Stored items
****************************************
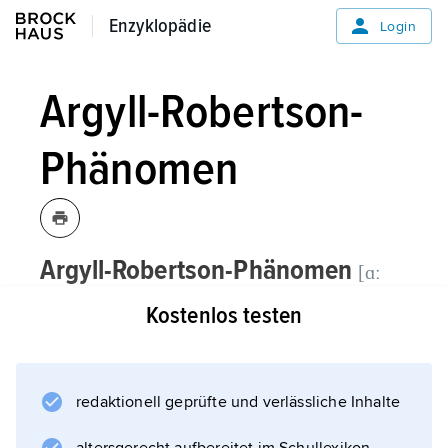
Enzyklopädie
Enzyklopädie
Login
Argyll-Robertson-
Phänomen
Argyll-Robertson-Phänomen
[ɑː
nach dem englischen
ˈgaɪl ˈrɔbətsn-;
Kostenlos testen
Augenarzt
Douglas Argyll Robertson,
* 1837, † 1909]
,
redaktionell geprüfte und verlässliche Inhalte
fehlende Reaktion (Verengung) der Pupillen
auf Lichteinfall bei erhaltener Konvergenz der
****************************************
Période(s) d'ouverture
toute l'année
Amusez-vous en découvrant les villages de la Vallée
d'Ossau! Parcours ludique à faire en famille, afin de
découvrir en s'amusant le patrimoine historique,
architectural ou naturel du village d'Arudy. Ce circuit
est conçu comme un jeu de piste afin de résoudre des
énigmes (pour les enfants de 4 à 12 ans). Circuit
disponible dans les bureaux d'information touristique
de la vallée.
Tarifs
****************************************
### Exercise prompt
Check each line of the records for the string "afin" and copy those that have it.

### Result for this exercise
d'Ossau! Parcours ludique à faire en famille, afin de
est conçu comme un jeu de piste afin de résoudre des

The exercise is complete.